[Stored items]

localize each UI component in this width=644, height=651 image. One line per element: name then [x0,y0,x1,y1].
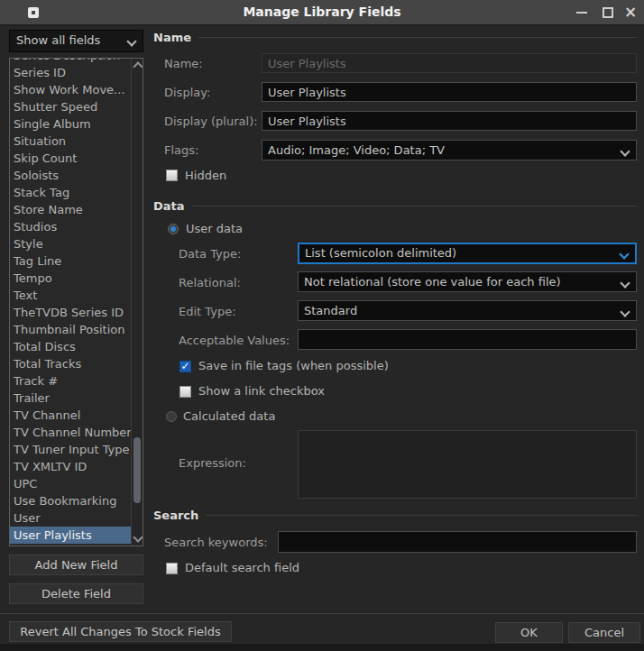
list-item[interactable]: Text [10,287,133,304]
expression-label: Expression: [179,456,246,470]
delete-field-button[interactable]: Delete Field [9,583,143,604]
chevron-down-icon [620,146,630,156]
list-item[interactable]: Soloists [10,167,133,184]
calculated-data-radio[interactable] [166,411,177,422]
relational-value: Not relational (store one value for each… [304,275,561,289]
acceptable-values-input[interactable] [298,329,637,350]
default-search-label: Default search field [185,561,299,574]
footer-separator [0,613,644,614]
scrollbar-thumb[interactable] [133,437,141,503]
list-item[interactable]: Total Tracks [10,355,133,372]
search-keywords-input[interactable] [278,531,637,553]
list-item[interactable]: TheTVDB Series ID [10,304,133,321]
field-list-items: Series DescriptionSeries IDShow Work Mov… [10,58,143,544]
window-title: Manage Library Fields [0,5,644,19]
list-item[interactable]: Series Description [10,58,133,64]
list-item[interactable]: Store Name [10,201,133,218]
scroll-up-icon[interactable] [133,61,143,71]
acceptable-values-label: Acceptable Values: [179,334,290,347]
list-item[interactable]: Total Discs [10,338,133,355]
data-section-header: Data [153,199,637,213]
name-label: Name: [164,57,203,70]
scroll-down-icon[interactable] [133,532,143,542]
list-item[interactable]: Track # [10,372,133,390]
show-link-checkbox[interactable]: ✓ [179,386,191,398]
chevron-down-icon [620,278,630,288]
relational-select[interactable]: Not relational (store one value for each… [298,271,637,292]
close-icon: × [624,3,637,21]
maximize-button[interactable] [595,0,619,24]
flags-select[interactable]: Audio; Image; Video; Data; TV [262,140,637,160]
scrollbar[interactable] [131,59,143,546]
flags-label: Flags: [164,143,198,157]
list-item[interactable]: User Playlists [10,527,133,544]
list-item[interactable]: Style [10,235,133,252]
list-item[interactable]: Show Work Move... [10,81,133,98]
data-type-value: List (semicolon delimited) [305,246,456,260]
search-keywords-label: Search keywords: [164,536,268,549]
field-list[interactable]: Series DescriptionSeries IDShow Work Mov… [9,58,143,546]
user-data-radio[interactable] [168,224,179,234]
relational-label: Relational: [179,276,241,289]
display-input[interactable] [262,82,637,102]
name-input [262,53,637,73]
cancel-button[interactable]: Cancel [568,622,640,643]
list-item[interactable]: Studios [10,218,133,235]
list-item[interactable]: TV Tuner Input Type [10,441,133,458]
show-link-checkbox-label: Show a link checkbox [198,384,325,398]
revert-all-changes-button[interactable]: Revert All Changes To Stock Fields [9,621,232,642]
hidden-checkbox[interactable]: ✓ [166,170,178,181]
minimize-icon [576,12,587,14]
close-button[interactable]: × [619,0,642,24]
list-item[interactable]: Thumbnail Position [10,321,133,338]
add-new-field-button[interactable]: Add New Field [9,555,143,575]
edit-type-select[interactable]: Standard [298,300,637,321]
name-section-header: Name [153,31,637,44]
flags-value: Audio; Image; Video; Data; TV [268,143,445,157]
ok-button[interactable]: OK [495,622,563,643]
data-type-label: Data Type: [179,247,241,261]
list-item[interactable]: Tag Line [10,252,133,270]
search-section-header: Search [153,509,637,522]
hidden-checkbox-label: Hidden [185,169,226,182]
titlebar: Manage Library Fields × [0,0,644,26]
minimize-button[interactable] [570,0,593,24]
chevron-down-icon [620,307,630,316]
chevron-down-icon [619,249,629,259]
save-in-file-tags-label: Save in file tags (when possible) [198,359,389,372]
list-item[interactable]: TV Channel Number [10,424,133,441]
edit-type-value: Standard [304,304,357,317]
manage-library-fields-dialog: Manage Library Fields × Show all fields … [0,0,644,651]
list-item[interactable]: Use Bookmarking [10,492,133,509]
list-item[interactable]: UPC [10,475,133,492]
list-item[interactable]: Situation [10,133,133,150]
edit-type-label: Edit Type: [179,305,236,318]
save-in-file-tags-checkbox[interactable]: ✓ [179,361,191,372]
list-item[interactable]: Trailer [10,390,133,407]
calculated-data-label: Calculated data [183,409,275,423]
field-filter-value: Show all fields [16,33,100,47]
window-bottom-edge [0,644,644,651]
field-filter-select[interactable]: Show all fields [9,30,143,52]
list-item[interactable]: User [10,509,133,527]
user-data-label: User data [186,222,243,235]
list-item[interactable]: Tempo [10,270,133,287]
list-item[interactable]: Series ID [10,64,133,81]
list-item[interactable]: Stack Tag [10,184,133,201]
list-item[interactable]: TV Channel [10,407,133,424]
maximize-icon [603,7,613,18]
list-item[interactable]: Shutter Speed [10,98,133,115]
default-search-checkbox[interactable]: ✓ [166,563,178,574]
display-plural-input[interactable] [262,111,637,131]
list-item[interactable]: Skip Count [10,150,133,167]
data-type-select[interactable]: List (semicolon delimited) [298,243,637,264]
list-item[interactable]: TV XMLTV ID [10,458,133,475]
chevron-down-icon [126,36,136,46]
display-plural-label: Display (plural): [164,115,258,128]
list-item[interactable]: Single Album [10,115,133,133]
display-label: Display: [164,86,210,99]
expression-textarea [298,430,637,499]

▸ **Problem**
Every line above that includes the string "tags" should be counted, and the answer should be that number only.

▸ **Task result**
2